- EXERCISE INSTRUCTIONS
Beneath this line are the data; copy exactly the part of them that opens with the line containing "Natürlich hatte man dann später in der Sendun" and closes with the line containing "Die einfachste Methode, um die ursprüngliche", and only that part.

- RECORDS PROVIDED
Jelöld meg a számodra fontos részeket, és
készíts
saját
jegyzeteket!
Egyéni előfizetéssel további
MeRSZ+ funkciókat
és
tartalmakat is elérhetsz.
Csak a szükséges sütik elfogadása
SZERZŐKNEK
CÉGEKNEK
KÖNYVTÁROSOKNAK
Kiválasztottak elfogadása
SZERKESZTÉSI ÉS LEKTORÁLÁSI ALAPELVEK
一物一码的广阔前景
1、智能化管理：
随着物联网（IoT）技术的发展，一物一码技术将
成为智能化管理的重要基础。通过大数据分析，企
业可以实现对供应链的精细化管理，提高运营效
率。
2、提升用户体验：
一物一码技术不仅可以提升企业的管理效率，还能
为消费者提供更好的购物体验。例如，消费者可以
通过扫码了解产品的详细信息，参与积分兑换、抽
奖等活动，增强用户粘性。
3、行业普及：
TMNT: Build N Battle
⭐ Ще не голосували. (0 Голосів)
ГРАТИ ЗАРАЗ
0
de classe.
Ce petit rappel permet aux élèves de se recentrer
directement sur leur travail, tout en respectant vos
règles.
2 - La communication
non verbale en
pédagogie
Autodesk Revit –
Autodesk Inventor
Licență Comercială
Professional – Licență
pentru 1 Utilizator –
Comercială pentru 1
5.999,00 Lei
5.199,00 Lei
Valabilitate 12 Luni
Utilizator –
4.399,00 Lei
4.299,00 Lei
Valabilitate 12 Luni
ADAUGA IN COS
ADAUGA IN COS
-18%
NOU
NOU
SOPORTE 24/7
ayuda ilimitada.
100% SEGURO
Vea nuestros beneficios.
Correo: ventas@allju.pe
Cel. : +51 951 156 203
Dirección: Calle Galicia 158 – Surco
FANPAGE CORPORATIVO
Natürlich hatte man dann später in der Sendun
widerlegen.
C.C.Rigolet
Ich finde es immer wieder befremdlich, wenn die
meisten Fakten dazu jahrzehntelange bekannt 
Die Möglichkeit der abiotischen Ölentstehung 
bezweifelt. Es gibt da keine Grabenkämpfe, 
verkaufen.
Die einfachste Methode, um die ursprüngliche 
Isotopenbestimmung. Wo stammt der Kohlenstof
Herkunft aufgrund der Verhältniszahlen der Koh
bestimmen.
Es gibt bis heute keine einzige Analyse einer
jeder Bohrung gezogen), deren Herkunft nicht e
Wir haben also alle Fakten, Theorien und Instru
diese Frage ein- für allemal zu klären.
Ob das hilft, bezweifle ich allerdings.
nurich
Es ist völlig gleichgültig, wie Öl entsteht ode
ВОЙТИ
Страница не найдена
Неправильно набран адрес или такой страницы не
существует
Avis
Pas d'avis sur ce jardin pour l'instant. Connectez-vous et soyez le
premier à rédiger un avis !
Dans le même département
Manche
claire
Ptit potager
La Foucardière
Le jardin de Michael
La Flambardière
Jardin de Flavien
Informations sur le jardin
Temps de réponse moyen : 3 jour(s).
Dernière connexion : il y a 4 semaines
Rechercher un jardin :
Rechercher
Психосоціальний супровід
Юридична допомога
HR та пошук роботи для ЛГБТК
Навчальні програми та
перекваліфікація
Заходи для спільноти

- OUTPUT FOR THIS EXERCISE
Natürlich hatte man dann später in der Sendun
widerlegen.
C.C.Rigolet
Ich finde es immer wieder befremdlich, wenn die
meisten Fakten dazu jahrzehntelange bekannt 
Die Möglichkeit der abiotischen Ölentstehung 
bezweifelt. Es gibt da keine Grabenkämpfe, 
verkaufen.
Die einfachste Methode, um die ursprüngliche 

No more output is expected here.